Extracted entries:
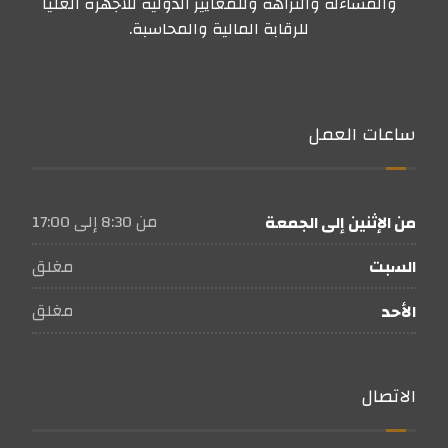
والمساءلة والنزاهة وللمعايير الدولية للأجهزة العليا
للرقابة المالية والمحاسبة.
ساعات العمل
من 8:30 إلى 17:00
من الإثنين إلى الجمعة
مغلق
السبت
مغلق
الأحد
الاتصال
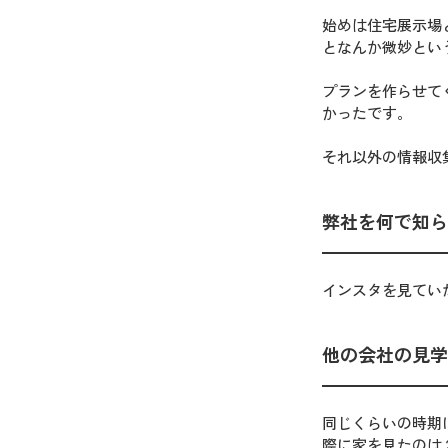
始めは住宅展示場
となんか微妙とい
プランを作らせて
かったです。
それ以外の情報収
弊社を何で知ら
インスタを見てい
他の会社の見学
同じくらいの時期
際に家を見たのは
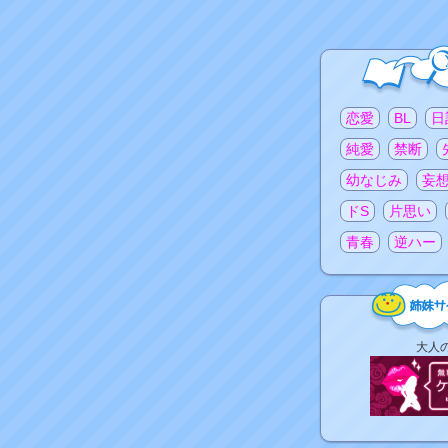
注目のタグ
恋愛
BL
日
純愛
禁断
幼なじみ
妄
ドS
片思い
青春
逆ハー
姉
大人
妹
サ
イ
ト
リ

Task to carry out:
Where a picture appears in the data, omit it; restate the rest word for word.

Task result:
والمساءلة والنزاهة وللمعايير الدولية للأجهزة العليا
للرقابة المالية والمحاسبة.
ساعات العمل
من 8:30 إلى 17:00
من الإثنين إلى الجمعة
مغلق
السبت
مغلق
الأحد
الاتصال
始めは住宅展示場
となんか微妙とい
プランを作らせて
かったです。
それ以外の情報収
弊社を何で知ら
インスタを見てい
他の会社の見学
同じくらいの時期
際に家を見たのは
注目のタグ
恋愛
BL
日
純愛
禁断
幼なじみ
妄
ドS
片思い
青春
逆ハー
姉
大人
妹
サ
イ
ト
リ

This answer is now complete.